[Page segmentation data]

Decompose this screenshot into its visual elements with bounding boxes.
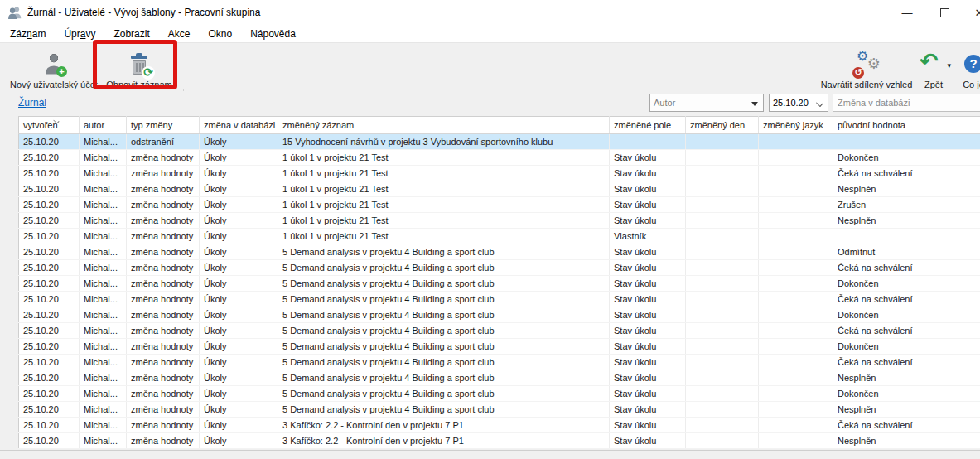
cell-8-3[interactable]: Úkoly bbox=[200, 260, 278, 276]
cell-13-1[interactable]: Michal... bbox=[80, 339, 127, 355]
cell-19-7[interactable] bbox=[759, 433, 833, 449]
cell-14-4[interactable]: 5 Demand analysis v projektu 4 Building … bbox=[278, 355, 610, 370]
cell-17-8[interactable]: Nesplněn bbox=[833, 402, 980, 418]
cell-4-4[interactable]: 1 úkol 1 v projektu 21 Test bbox=[278, 197, 610, 213]
cell-2-4[interactable]: 1 úkol 1 v projektu 21 Test bbox=[278, 166, 610, 181]
cell-0-1[interactable]: Michal... bbox=[80, 134, 127, 150]
cell-19-6[interactable] bbox=[686, 433, 759, 449]
new-user-button[interactable]: + Nový uživatelský účet bbox=[7, 46, 101, 89]
cell-11-8[interactable]: Dokončen bbox=[833, 307, 980, 323]
cell-19-3[interactable]: Úkoly bbox=[200, 433, 278, 449]
cell-17-6[interactable] bbox=[686, 402, 759, 418]
cell-5-1[interactable]: Michal... bbox=[80, 213, 127, 229]
close-button[interactable]: ✕ bbox=[967, 0, 980, 25]
cell-1-1[interactable]: Michal... bbox=[80, 150, 127, 166]
cell-12-7[interactable] bbox=[759, 323, 833, 339]
cell-18-2[interactable]: změna hodnoty bbox=[127, 418, 200, 433]
cell-16-1[interactable]: Michal... bbox=[80, 386, 127, 402]
cell-15-8[interactable]: Nesplněn bbox=[833, 370, 980, 386]
column-header-5[interactable]: změněné pole bbox=[610, 117, 686, 134]
cell-8-0[interactable]: 25.10.20 bbox=[19, 260, 80, 276]
cell-13-5[interactable]: Stav úkolu bbox=[610, 339, 686, 355]
cell-15-0[interactable]: 25.10.20 bbox=[19, 370, 80, 386]
cell-7-5[interactable]: Stav úkolu bbox=[610, 244, 686, 260]
cell-3-2[interactable]: změna hodnoty bbox=[127, 181, 200, 197]
table-row[interactable]: 25.10.20Michal...odstraněníÚkoly15 Vyhod… bbox=[19, 134, 980, 150]
cell-13-8[interactable]: Dokončen bbox=[833, 339, 980, 355]
cell-10-7[interactable] bbox=[759, 292, 833, 307]
cell-0-2[interactable]: odstranění bbox=[127, 134, 200, 150]
cell-11-3[interactable]: Úkoly bbox=[200, 307, 278, 323]
date-filter-combo[interactable]: 25.10.20 bbox=[769, 94, 828, 112]
cell-0-5[interactable] bbox=[610, 134, 686, 150]
cell-14-5[interactable]: Stav úkolu bbox=[610, 355, 686, 370]
cell-0-7[interactable] bbox=[759, 134, 833, 150]
cell-10-0[interactable]: 25.10.20 bbox=[19, 292, 80, 307]
column-header-2[interactable]: typ změny bbox=[127, 117, 200, 134]
cell-2-3[interactable]: Úkoly bbox=[200, 166, 278, 181]
cell-16-2[interactable]: změna hodnoty bbox=[127, 386, 200, 402]
cell-18-6[interactable] bbox=[686, 418, 759, 433]
cell-9-1[interactable]: Michal... bbox=[80, 276, 127, 292]
cell-3-0[interactable]: 25.10.20 bbox=[19, 181, 80, 197]
cell-18-3[interactable]: Úkoly bbox=[200, 418, 278, 433]
cell-18-5[interactable]: Stav úkolu bbox=[610, 418, 686, 433]
table-row[interactable]: 25.10.20Michal...změna hodnotyÚkoly1 úko… bbox=[19, 213, 980, 229]
cell-3-6[interactable] bbox=[686, 181, 759, 197]
cell-12-8[interactable]: Čeká na schválení bbox=[833, 323, 980, 339]
cell-19-4[interactable]: 3 Kafíčko: 2.2 - Kontrolní den v projekt… bbox=[278, 433, 610, 449]
cell-6-0[interactable]: 25.10.20 bbox=[19, 229, 80, 244]
table-row[interactable]: 25.10.20Michal...změna hodnotyÚkoly3 Kaf… bbox=[19, 418, 980, 433]
cell-2-6[interactable] bbox=[686, 166, 759, 181]
cell-2-2[interactable]: změna hodnoty bbox=[127, 166, 200, 181]
cell-10-5[interactable]: Stav úkolu bbox=[610, 292, 686, 307]
cell-12-2[interactable]: změna hodnoty bbox=[127, 323, 200, 339]
cell-4-0[interactable]: 25.10.20 bbox=[19, 197, 80, 213]
cell-14-6[interactable] bbox=[686, 355, 759, 370]
table-row[interactable]: 25.10.20Michal...změna hodnotyÚkoly5 Dem… bbox=[19, 260, 980, 276]
cell-8-2[interactable]: změna hodnoty bbox=[127, 260, 200, 276]
cell-11-1[interactable]: Michal... bbox=[80, 307, 127, 323]
cell-9-5[interactable]: Stav úkolu bbox=[610, 276, 686, 292]
cell-11-7[interactable] bbox=[759, 307, 833, 323]
cell-9-4[interactable]: 5 Demand analysis v projektu 4 Building … bbox=[278, 276, 610, 292]
cell-13-3[interactable]: Úkoly bbox=[200, 339, 278, 355]
cell-4-7[interactable] bbox=[759, 197, 833, 213]
cell-9-7[interactable] bbox=[759, 276, 833, 292]
cell-16-4[interactable]: 5 Demand analysis v projektu 4 Building … bbox=[278, 386, 610, 402]
column-header-0[interactable]: vytvořen bbox=[19, 117, 80, 134]
cell-8-6[interactable] bbox=[686, 260, 759, 276]
column-header-4[interactable]: změněný záznam bbox=[278, 117, 610, 134]
table-row[interactable]: 25.10.20Michal...změna hodnotyÚkoly5 Dem… bbox=[19, 355, 980, 370]
cell-5-0[interactable]: 25.10.20 bbox=[19, 213, 80, 229]
cell-8-1[interactable]: Michal... bbox=[80, 260, 127, 276]
cell-14-3[interactable]: Úkoly bbox=[200, 355, 278, 370]
cell-12-6[interactable] bbox=[686, 323, 759, 339]
cell-16-5[interactable]: Stav úkolu bbox=[610, 386, 686, 402]
cell-10-4[interactable]: 5 Demand analysis v projektu 4 Building … bbox=[278, 292, 610, 307]
cell-4-2[interactable]: změna hodnoty bbox=[127, 197, 200, 213]
cell-9-3[interactable]: Úkoly bbox=[200, 276, 278, 292]
table-row[interactable]: 25.10.20Michal...změna hodnotyÚkoly5 Dem… bbox=[19, 323, 980, 339]
cell-7-8[interactable]: Odmítnut bbox=[833, 244, 980, 260]
cell-17-0[interactable]: 25.10.20 bbox=[19, 402, 80, 418]
cell-6-3[interactable]: Úkoly bbox=[200, 229, 278, 244]
cell-15-5[interactable]: Stav úkolu bbox=[610, 370, 686, 386]
cell-4-6[interactable] bbox=[686, 197, 759, 213]
cell-1-0[interactable]: 25.10.20 bbox=[19, 150, 80, 166]
cell-1-4[interactable]: 1 úkol 1 v projektu 21 Test bbox=[278, 150, 610, 166]
column-header-1[interactable]: autor bbox=[80, 117, 127, 134]
cell-14-1[interactable]: Michal... bbox=[80, 355, 127, 370]
cell-6-6[interactable] bbox=[686, 229, 759, 244]
cell-12-4[interactable]: 5 Demand analysis v projektu 4 Building … bbox=[278, 323, 610, 339]
cell-2-0[interactable]: 25.10.20 bbox=[19, 166, 80, 181]
cell-19-1[interactable]: Michal... bbox=[80, 433, 127, 449]
cell-15-4[interactable]: 5 Demand analysis v projektu 4 Building … bbox=[278, 370, 610, 386]
table-row[interactable]: 25.10.20Michal...změna hodnotyÚkoly1 úko… bbox=[19, 166, 980, 181]
cell-1-7[interactable] bbox=[759, 150, 833, 166]
cell-13-4[interactable]: 5 Demand analysis v projektu 4 Building … bbox=[278, 339, 610, 355]
cell-15-6[interactable] bbox=[686, 370, 759, 386]
cell-1-6[interactable] bbox=[686, 150, 759, 166]
cell-18-8[interactable]: Čeká na schválení bbox=[833, 418, 980, 433]
cell-7-2[interactable]: změna hodnoty bbox=[127, 244, 200, 260]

▶ **ASSIGNMENT**
Lines containing the word "button" are to be located in the entries and copied.

▶ **WRITTEN ANSWER**
new-user-button[interactable]: + Nový uživatelský účet bbox=[7, 46, 101, 89]
close-button[interactable]: ✕ bbox=[967, 0, 980, 25]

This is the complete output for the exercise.